> _EXERCISE_
In the records below, tally the lines that contain the word "developed" and give only that number.

> _Dataset entries_
○ ○ ○ ○ ○

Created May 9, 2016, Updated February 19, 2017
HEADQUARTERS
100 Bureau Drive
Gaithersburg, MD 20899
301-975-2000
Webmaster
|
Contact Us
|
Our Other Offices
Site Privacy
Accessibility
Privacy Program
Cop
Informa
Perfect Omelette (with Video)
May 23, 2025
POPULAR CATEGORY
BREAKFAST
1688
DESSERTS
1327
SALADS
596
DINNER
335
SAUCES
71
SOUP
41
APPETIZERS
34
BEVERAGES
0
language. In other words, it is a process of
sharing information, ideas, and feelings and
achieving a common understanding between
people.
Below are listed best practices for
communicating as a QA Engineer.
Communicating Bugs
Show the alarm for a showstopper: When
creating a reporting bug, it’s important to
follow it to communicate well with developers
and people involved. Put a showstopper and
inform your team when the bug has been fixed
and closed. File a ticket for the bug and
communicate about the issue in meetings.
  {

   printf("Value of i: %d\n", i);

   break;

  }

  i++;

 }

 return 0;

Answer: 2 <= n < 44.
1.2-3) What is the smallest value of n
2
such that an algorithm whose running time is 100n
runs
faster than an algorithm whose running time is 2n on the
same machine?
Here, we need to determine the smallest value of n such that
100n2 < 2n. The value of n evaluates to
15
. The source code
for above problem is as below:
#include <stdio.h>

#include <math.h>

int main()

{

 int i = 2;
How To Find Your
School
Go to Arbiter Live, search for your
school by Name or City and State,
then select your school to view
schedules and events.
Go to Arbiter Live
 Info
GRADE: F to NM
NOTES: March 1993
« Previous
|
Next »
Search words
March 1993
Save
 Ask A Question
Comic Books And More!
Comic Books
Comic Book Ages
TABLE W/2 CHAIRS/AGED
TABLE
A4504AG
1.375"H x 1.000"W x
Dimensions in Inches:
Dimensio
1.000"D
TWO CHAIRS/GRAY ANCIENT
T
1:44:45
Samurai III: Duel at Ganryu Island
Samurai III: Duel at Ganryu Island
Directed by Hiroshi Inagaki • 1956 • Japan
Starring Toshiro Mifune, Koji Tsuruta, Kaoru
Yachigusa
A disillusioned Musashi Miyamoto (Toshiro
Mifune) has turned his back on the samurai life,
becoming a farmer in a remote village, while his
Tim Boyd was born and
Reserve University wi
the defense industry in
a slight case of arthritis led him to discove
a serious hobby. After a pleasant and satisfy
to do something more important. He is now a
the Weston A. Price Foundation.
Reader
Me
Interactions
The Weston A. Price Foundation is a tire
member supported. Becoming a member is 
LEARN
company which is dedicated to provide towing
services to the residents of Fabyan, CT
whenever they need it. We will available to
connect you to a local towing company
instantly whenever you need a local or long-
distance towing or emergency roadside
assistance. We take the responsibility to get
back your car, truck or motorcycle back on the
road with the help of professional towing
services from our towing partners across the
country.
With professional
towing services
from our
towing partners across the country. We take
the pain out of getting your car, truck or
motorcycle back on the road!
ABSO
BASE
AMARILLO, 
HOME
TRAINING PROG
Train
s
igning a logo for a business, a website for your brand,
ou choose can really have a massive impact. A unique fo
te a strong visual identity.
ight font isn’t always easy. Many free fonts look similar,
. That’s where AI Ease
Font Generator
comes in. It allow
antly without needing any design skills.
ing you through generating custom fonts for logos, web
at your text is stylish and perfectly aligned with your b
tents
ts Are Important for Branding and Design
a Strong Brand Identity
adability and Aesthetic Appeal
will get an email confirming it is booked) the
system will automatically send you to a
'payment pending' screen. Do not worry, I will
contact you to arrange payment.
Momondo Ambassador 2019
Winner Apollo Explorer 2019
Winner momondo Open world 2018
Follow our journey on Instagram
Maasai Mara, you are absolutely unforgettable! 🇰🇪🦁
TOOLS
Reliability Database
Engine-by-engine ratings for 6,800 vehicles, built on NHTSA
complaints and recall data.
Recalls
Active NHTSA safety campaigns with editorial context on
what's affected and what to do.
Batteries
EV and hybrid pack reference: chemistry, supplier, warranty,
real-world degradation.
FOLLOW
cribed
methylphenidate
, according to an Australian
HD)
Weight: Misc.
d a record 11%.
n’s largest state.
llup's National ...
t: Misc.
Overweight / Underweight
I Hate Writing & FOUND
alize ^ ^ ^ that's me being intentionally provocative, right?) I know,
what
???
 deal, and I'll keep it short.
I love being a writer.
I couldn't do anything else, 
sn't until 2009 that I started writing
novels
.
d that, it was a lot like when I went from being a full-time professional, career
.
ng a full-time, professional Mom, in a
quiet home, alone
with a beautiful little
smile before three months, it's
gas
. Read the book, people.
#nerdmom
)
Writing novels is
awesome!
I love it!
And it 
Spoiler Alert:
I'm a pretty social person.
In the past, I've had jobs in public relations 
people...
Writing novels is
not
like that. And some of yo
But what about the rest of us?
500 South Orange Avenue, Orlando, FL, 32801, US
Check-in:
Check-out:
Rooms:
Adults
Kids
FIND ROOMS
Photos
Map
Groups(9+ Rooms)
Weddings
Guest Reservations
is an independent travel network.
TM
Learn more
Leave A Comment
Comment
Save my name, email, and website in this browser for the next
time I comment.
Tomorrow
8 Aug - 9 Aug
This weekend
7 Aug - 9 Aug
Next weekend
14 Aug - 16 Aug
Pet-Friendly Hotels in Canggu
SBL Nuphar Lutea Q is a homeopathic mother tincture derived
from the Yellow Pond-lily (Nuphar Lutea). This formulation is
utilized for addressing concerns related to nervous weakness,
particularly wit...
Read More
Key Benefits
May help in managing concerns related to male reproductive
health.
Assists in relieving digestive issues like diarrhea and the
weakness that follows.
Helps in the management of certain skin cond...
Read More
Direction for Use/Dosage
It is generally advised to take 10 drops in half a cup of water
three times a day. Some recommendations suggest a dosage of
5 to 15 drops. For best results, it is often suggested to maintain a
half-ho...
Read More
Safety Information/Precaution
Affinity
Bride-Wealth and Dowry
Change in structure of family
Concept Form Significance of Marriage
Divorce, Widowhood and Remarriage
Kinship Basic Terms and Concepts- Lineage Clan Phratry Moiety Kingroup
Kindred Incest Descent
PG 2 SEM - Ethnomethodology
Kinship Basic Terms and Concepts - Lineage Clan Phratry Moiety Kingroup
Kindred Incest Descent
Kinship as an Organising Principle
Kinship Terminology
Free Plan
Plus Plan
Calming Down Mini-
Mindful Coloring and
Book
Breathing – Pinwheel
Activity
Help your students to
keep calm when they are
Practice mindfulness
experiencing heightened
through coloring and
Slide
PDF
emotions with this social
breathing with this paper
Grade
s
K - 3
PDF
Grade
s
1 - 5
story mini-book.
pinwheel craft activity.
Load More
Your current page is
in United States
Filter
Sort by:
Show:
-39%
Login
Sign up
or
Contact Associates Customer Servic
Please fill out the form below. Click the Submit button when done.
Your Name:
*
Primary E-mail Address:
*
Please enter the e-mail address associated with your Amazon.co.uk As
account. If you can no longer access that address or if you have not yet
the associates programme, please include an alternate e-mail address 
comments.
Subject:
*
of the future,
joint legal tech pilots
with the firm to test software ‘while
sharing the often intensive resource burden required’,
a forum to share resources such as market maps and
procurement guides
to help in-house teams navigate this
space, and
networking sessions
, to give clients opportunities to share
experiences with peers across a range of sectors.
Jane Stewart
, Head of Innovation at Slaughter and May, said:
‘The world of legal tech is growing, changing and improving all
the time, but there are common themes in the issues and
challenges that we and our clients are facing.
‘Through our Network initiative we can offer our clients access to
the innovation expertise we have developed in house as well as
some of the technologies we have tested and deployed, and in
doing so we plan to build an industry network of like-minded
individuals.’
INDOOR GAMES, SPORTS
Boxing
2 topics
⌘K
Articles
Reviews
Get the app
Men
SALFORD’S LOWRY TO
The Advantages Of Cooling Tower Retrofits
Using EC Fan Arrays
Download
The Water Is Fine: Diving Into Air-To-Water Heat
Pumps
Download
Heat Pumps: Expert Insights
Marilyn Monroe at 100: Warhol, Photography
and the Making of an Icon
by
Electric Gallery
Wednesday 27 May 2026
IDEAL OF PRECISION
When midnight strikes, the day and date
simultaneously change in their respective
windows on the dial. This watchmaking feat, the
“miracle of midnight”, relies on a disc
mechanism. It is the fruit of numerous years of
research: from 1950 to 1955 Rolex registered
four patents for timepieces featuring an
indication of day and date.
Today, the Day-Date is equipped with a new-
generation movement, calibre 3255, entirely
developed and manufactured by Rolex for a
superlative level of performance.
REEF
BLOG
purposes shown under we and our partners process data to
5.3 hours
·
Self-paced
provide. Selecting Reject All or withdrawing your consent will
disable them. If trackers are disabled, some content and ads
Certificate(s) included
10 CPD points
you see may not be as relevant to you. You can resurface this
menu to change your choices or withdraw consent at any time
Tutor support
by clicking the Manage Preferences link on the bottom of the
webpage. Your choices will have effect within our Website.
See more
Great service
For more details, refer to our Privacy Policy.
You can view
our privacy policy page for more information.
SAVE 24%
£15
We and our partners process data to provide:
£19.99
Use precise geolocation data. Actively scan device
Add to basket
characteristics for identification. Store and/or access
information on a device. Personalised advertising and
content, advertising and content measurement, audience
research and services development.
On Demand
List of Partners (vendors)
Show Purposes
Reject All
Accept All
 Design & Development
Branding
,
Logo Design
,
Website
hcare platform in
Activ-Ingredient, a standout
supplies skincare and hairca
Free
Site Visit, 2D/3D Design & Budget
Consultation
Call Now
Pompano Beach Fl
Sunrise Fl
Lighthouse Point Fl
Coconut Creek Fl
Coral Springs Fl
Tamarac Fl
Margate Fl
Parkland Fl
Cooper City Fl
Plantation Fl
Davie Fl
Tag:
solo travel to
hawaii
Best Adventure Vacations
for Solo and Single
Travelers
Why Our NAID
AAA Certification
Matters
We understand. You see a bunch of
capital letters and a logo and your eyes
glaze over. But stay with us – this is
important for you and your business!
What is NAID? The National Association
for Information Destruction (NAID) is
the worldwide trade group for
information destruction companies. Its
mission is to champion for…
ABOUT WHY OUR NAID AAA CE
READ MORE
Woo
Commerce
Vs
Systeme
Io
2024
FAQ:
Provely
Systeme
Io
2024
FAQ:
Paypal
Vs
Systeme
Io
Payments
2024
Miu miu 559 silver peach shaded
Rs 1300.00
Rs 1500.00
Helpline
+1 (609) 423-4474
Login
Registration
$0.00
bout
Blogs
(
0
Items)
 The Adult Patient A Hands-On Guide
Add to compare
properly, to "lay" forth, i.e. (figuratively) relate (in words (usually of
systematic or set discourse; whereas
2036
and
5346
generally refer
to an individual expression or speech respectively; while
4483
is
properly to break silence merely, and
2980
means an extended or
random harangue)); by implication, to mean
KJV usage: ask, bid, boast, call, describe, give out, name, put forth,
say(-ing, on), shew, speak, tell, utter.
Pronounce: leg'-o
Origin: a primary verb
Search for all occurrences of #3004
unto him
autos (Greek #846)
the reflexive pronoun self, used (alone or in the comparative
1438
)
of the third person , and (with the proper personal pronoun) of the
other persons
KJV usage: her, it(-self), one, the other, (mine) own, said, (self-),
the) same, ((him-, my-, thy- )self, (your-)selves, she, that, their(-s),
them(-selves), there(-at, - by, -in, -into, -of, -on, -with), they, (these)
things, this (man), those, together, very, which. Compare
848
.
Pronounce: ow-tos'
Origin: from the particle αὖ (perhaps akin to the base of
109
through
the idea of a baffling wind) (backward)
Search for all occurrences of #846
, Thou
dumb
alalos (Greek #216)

○ ○ ○ ○ ○

> _TASK SOLUTION_
2